[Collected data]
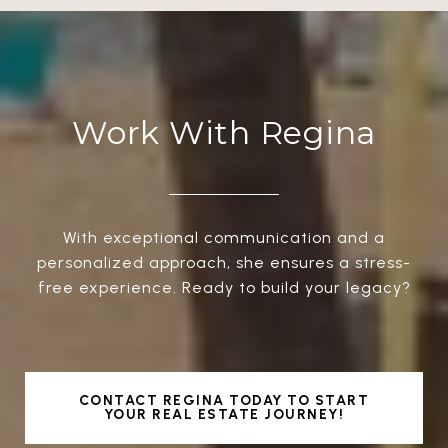
Work With Regina
With exceptional communication and a
personalized approach, she ensures a stress-
free experience. Ready to build your legacy?
CONTACT REGINA TODAY TO START
YOUR REAL ESTATE JOURNEY!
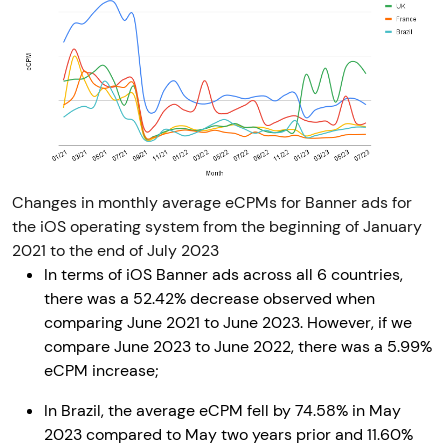
Changes in monthly average eCPMs for Banner ads for
the iOS operating system from the beginning of January
2021 to the end of July 2023
In terms of iOS Banner ads across all 6 countries,
there was a 52.42% decrease observed when
comparing June 2021 to June 2023. However, if we
compare June 2023 to June 2022, there was a 5.99%
eCPM increase;
In Brazil, the average eCPM fell by 74.58% in May
2023 compared to May two years prior and 11.60%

◆ WHAT IS BEING ASKED ◆
Exactly reproduce the lines that run from the line with "the iOS operating" through the last line of the records, inclusive.

◆ WRITTEN RESPONSE ◆
the iOS operating system from the beginning of January
2021 to the end of July 2023
In terms of iOS Banner ads across all 6 countries,
there was a 52.42% decrease observed when
comparing June 2021 to June 2023. However, if we
compare June 2023 to June 2022, there was a 5.99%
eCPM increase;
In Brazil, the average eCPM fell by 74.58% in May
2023 compared to May two years prior and 11.60%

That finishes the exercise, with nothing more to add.